• [Task description] Copy word for word, and only, the lines below from the one with "Auto und Verkehr" through the last.

• [Given data]
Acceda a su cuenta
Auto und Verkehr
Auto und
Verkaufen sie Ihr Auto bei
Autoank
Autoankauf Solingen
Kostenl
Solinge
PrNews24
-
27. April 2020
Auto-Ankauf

• [Your solution]
Auto und Verkehr
Auto und
Verkaufen sie Ihr Auto bei
Autoank
Autoankauf Solingen
Kostenl
Solinge
PrNews24
-
27. April 2020
Auto-Ankauf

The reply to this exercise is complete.